Candiotti came to the Dodgers from the American League, where they know what a knuckleball is and does. From Hoyt Wilhelm to Wilbur Wood, from Charlie Hough to Candiotti, batters in the junior circuit (love that baseball lingo) have spent the past three decades trying to get wood on those wobbly little bobbers. But since the Braves waved bye-bye to Phil Niekro before the ’84 season, nobody in the National League has had to worry much about it.

As Candiotti said after his latest outing: “I guess it’s a pitch you have to see to get used to. I don’t know where it’s going to go. How are they going to know?”

The disadvantage of Candiotti, of course, is that his own catcher doesn’t know where it’s going to go. If you think Mike Scioscia is adroit at blocking home plate, wait until you see him after six months of fielding Candiotti’s offerings like a goaltender. Scioscia either will deserve a wing of the Hall of Fame or wing at the nearest sanitarium.
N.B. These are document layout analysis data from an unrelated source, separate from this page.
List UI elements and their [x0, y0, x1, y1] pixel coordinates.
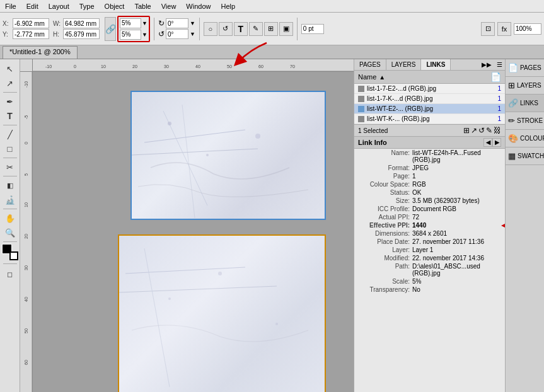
menu-help[interactable]: Help: [216, 1, 240, 11]
goto-link-icon[interactable]: ↗: [471, 126, 477, 135]
pen-tool[interactable]: ✒: [2, 95, 18, 108]
info-label-path: Path:: [357, 263, 412, 277]
angle2-arrow[interactable]: ▼: [190, 31, 195, 37]
panel-menu-icon[interactable]: ☰: [494, 59, 505, 70]
tab-layers[interactable]: LAYERS: [386, 59, 422, 70]
menu-edit[interactable]: Edit: [21, 1, 43, 11]
type-tool[interactable]: T: [2, 109, 18, 123]
scale-h-input[interactable]: [120, 30, 141, 40]
unlink-icon[interactable]: ⛓: [494, 126, 501, 135]
link-info-title: Link Info: [358, 139, 387, 146]
info-value-page: 1: [412, 173, 502, 180]
normal-mode-icon[interactable]: ◻: [2, 267, 18, 281]
icon-btn-4[interactable]: ⊞: [264, 22, 278, 36]
relink-icon[interactable]: ⊞: [463, 126, 470, 135]
update-link-icon[interactable]: ↺: [478, 126, 485, 135]
tab-links[interactable]: LINKS: [421, 59, 451, 70]
zoom-tool[interactable]: 🔍: [2, 226, 18, 239]
fill-stroke-icon[interactable]: [2, 244, 18, 260]
direct-select-tool[interactable]: ↗: [2, 76, 18, 90]
svg-point-32: [218, 272, 222, 275]
menu-window[interactable]: Window: [181, 1, 216, 11]
y-input[interactable]: [13, 29, 49, 39]
info-value-layer: Layer 1: [412, 246, 502, 253]
menu-view[interactable]: View: [156, 1, 182, 11]
link-row-3[interactable]: list-WT-E2-... (RGB).jpg 1: [354, 104, 505, 114]
info-row-format: Format: JPEG: [354, 164, 505, 172]
rp-layers[interactable]: ⊞ LAYERS: [506, 77, 544, 95]
info-value-status: OK: [412, 189, 502, 196]
panel-expand-icon[interactable]: ▶▶: [479, 59, 494, 70]
angle1-input[interactable]: [166, 18, 188, 28]
lt-sep-2: [3, 125, 17, 125]
link-name-2: list-1-7-K-...d (RGB).jpg: [367, 95, 495, 102]
zoom-input[interactable]: [514, 23, 541, 35]
sort-asc-icon[interactable]: ▲: [379, 74, 385, 81]
angle2-input[interactable]: [166, 29, 188, 39]
info-label-dimensions: Dimensions:: [357, 230, 412, 237]
menu-layout[interactable]: Layout: [43, 1, 74, 11]
constrain-icon[interactable]: 🔗: [105, 17, 116, 41]
image-frame-top[interactable]: [130, 91, 326, 220]
link-row-2[interactable]: list-1-7-K-...d (RGB).jpg 1: [354, 94, 505, 104]
scale-w-input[interactable]: [120, 18, 141, 28]
w-label: W:: [53, 20, 62, 27]
main-area: ↖ ↗ ✒ T ╱ □ ✂ ◧ 🔬 ✋ 🔍 ◻ -10 0: [0, 59, 544, 392]
menu-table[interactable]: Table: [129, 1, 156, 11]
icon-btn-1[interactable]: ○: [204, 22, 217, 36]
link-info-nav-right[interactable]: ▶: [492, 138, 501, 147]
ruler-vertical: -10 -5 0 5 10 20 30 40 50 60: [20, 72, 33, 392]
image-frame-bottom[interactable]: [118, 234, 326, 392]
toolbar-separator-2: [199, 18, 200, 40]
angle1-arrow[interactable]: ▼: [190, 20, 195, 26]
link-info-header: Link Info ◀ ▶: [354, 137, 505, 149]
rect-tool[interactable]: □: [2, 142, 18, 156]
svg-text:10: 10: [101, 64, 106, 69]
x-input[interactable]: [13, 18, 49, 28]
link-row-4[interactable]: list-WT-K-... (RGB).jpg 1: [354, 114, 505, 124]
pt-input[interactable]: [301, 24, 324, 34]
links-panel-container: PAGES LAYERS LINKS ▶▶ ☰ Name ▲ 📄 list-1-…: [354, 59, 505, 392]
scissors-tool[interactable]: ✂: [2, 160, 18, 174]
edit-original-icon[interactable]: ✎: [486, 126, 492, 135]
menu-file[interactable]: File: [0, 1, 21, 11]
icon-btn-3[interactable]: ✎: [249, 22, 263, 36]
eyedropper-tool[interactable]: 🔬: [2, 193, 18, 207]
icon-btn-5[interactable]: ▣: [279, 22, 293, 36]
menu-object[interactable]: Object: [100, 1, 130, 11]
scale-w-arrow[interactable]: ▼: [142, 20, 148, 26]
link-row-1[interactable]: list-1-7-E2-...d (RGB).jpg 1: [354, 84, 505, 94]
menubar: File Edit Layout Type Object Table View …: [0, 0, 544, 13]
info-label-page: Page:: [357, 173, 412, 180]
link-info-nav-left[interactable]: ◀: [483, 138, 492, 147]
add-link-icon[interactable]: 📄: [490, 72, 501, 82]
svg-text:50: 50: [227, 64, 232, 69]
rp-stroke[interactable]: ✏ STROKE: [506, 112, 544, 130]
text-frame-icon[interactable]: T: [234, 22, 248, 36]
scale-h-arrow[interactable]: ▼: [142, 32, 148, 38]
w-input[interactable]: [63, 18, 100, 28]
h-input[interactable]: [63, 29, 100, 39]
info-label-format: Format:: [357, 164, 412, 171]
doc-tab[interactable]: *Untitled-1 @ 200%: [3, 46, 78, 59]
select-tool[interactable]: ↖: [2, 62, 18, 76]
rp-pages[interactable]: 📄 PAGES: [506, 59, 544, 77]
svg-text:40: 40: [24, 297, 28, 302]
menu-type[interactable]: Type: [74, 1, 100, 11]
tab-pages[interactable]: PAGES: [354, 59, 386, 70]
icon-btn-6[interactable]: ⊡: [481, 22, 495, 36]
svg-text:-10: -10: [45, 64, 52, 69]
icon-btn-2[interactable]: ↺: [219, 22, 233, 36]
h-label: H:: [53, 31, 62, 38]
info-label-modified: Modified:: [357, 255, 412, 262]
rp-links[interactable]: 🔗 LINKS: [506, 95, 544, 112]
gradient-tool[interactable]: ◧: [2, 178, 18, 192]
line-tool[interactable]: ╱: [2, 127, 18, 141]
icon-btn-7[interactable]: fx: [497, 22, 511, 36]
layers-label: LAYERS: [517, 82, 541, 89]
rp-swatches[interactable]: ▦ SWATCHES: [506, 147, 544, 165]
rp-colour[interactable]: 🎨 COLOUR: [506, 130, 544, 147]
hand-tool[interactable]: ✋: [2, 211, 18, 225]
info-row-actual-ppi: Actual PPI: 72: [354, 213, 505, 221]
ruler-horizontal: -10 0 10 20 30 40 50 60 70: [33, 59, 354, 72]
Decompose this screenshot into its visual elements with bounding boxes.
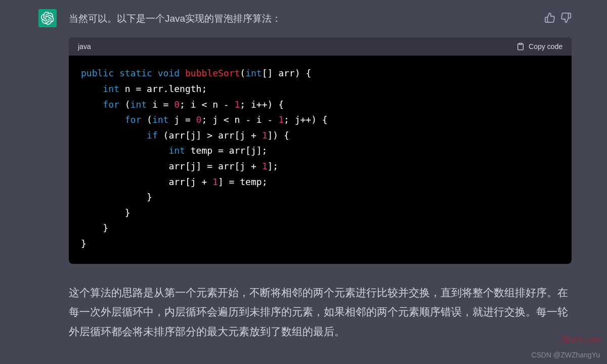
site-watermark: Yuucn.com xyxy=(561,334,601,345)
code-header: java Copy code xyxy=(69,37,572,56)
feedback-actions xyxy=(544,9,572,23)
intro-text: 当然可以。以下是一个Java实现的冒泡排序算法： xyxy=(69,9,534,26)
openai-logo-icon xyxy=(41,12,54,25)
message-content: 当然可以。以下是一个Java实现的冒泡排序算法： java Copy code … xyxy=(69,9,572,342)
assistant-message: 当然可以。以下是一个Java实现的冒泡排序算法： java Copy code … xyxy=(0,0,607,342)
copy-code-label: Copy code xyxy=(529,42,562,51)
author-watermark: CSDN @ZWZhangYu xyxy=(531,351,600,359)
code-language-label: java xyxy=(78,42,91,51)
clipboard-icon xyxy=(516,42,525,51)
thumbs-up-icon[interactable] xyxy=(544,12,555,23)
copy-code-button[interactable]: Copy code xyxy=(516,42,562,51)
thumbs-down-icon[interactable] xyxy=(560,12,572,23)
assistant-avatar xyxy=(38,9,57,27)
code-block: java Copy code public static void bubble… xyxy=(69,37,572,263)
svg-rect-0 xyxy=(519,43,522,45)
explanation-text: 这个算法的思路是从第一个元素开始，不断将相邻的两个元素进行比较并交换，直到将整个… xyxy=(69,283,572,342)
code-content[interactable]: public static void bubbleSort(int[] arr)… xyxy=(69,56,572,263)
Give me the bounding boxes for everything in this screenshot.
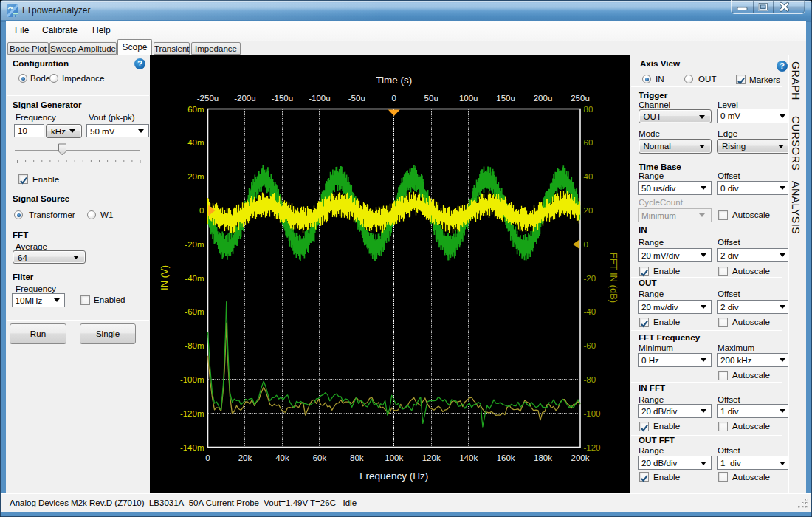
svg-text:40: 40 [584,172,593,181]
svg-text:-120: -120 [584,443,601,452]
svg-text:-250u: -250u [197,94,219,103]
svg-text:80: 80 [584,105,593,114]
svg-text:60m: 60m [187,105,204,114]
svg-text:180k: 180k [534,453,552,462]
svg-text:-60m: -60m [185,307,204,316]
svg-text:20: 20 [584,206,593,215]
svg-text:Time (s): Time (s) [376,75,412,86]
svg-text:140k: 140k [459,453,478,462]
svg-text:200u: 200u [534,94,553,103]
svg-text:100k: 100k [385,453,403,462]
svg-text:20k: 20k [238,453,252,462]
svg-text:-80m: -80m [185,341,204,350]
svg-text:-120m: -120m [180,409,204,418]
svg-text:0: 0 [584,240,588,249]
svg-text:0: 0 [205,453,210,462]
svg-text:60k: 60k [313,453,327,462]
svg-text:120k: 120k [422,453,441,462]
svg-text:250u: 250u [571,94,590,103]
svg-text:-20: -20 [584,274,596,283]
svg-text:-140m: -140m [180,443,204,452]
svg-text:-40m: -40m [185,274,204,283]
svg-text:-80: -80 [584,375,596,384]
svg-text:-200u: -200u [234,94,255,103]
svg-text:100u: 100u [459,94,478,103]
svg-text:50u: 50u [424,94,438,103]
svg-text:40m: 40m [187,138,204,147]
svg-text:FFT IN (dB): FFT IN (dB) [608,253,619,303]
svg-text:-100u: -100u [309,94,330,103]
svg-text:40k: 40k [275,453,289,462]
svg-text:Frequency (Hz): Frequency (Hz) [359,470,428,482]
svg-text:-60: -60 [584,341,596,350]
svg-text:-100m: -100m [180,375,204,384]
svg-text:-20m: -20m [185,240,204,249]
svg-text:60: 60 [584,138,593,147]
svg-text:20m: 20m [187,172,204,181]
svg-text:-100: -100 [584,409,601,418]
svg-text:-40: -40 [584,307,596,316]
svg-text:160k: 160k [497,453,515,462]
svg-text:-150u: -150u [272,94,293,103]
svg-text:150u: 150u [496,94,515,103]
svg-text:IN (V): IN (V) [159,265,170,290]
svg-text:0: 0 [199,206,204,215]
svg-text:-50u: -50u [348,94,365,103]
svg-text:80k: 80k [350,453,364,462]
svg-text:0: 0 [392,94,396,103]
svg-text:200k: 200k [571,453,590,462]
So far, watching Candiotti has been a treat. And why not? He’s a total pro. No nonsense. No shaking off the catcher’s sign. No rubbing up the baseball like somebody squeezing a melon to see if it’s ripe. No trying to paint the black of the outside corner. All Candiotti does is lob the thing up there and say: “Here. Hit this.” Whereupon either the baseball or the batter stands a good chance of ending up rolling in the dirt.

It is too bad that the major leagues have a rule specifying that only the catcher can play out of bounds. Otherwise, the Dodgers could put two of their four infielders in the on-deck circles, to chase any of Candiotti’s pitches that accidentally end up there.

Advertisement

A final advantage of Candiotti: When, say, Cincinnati’s Dibble throws a wild pitch, he could wipe out a family of four. But with Candiotti pitching, you could diaper a baby in your lap without a care. If a pitch gets away, your baby could reach up, catch it barehanded and fire it back at the pitcher, every bit as fast.

Candiotti’s not only entertaining, he’s safe for the whole family.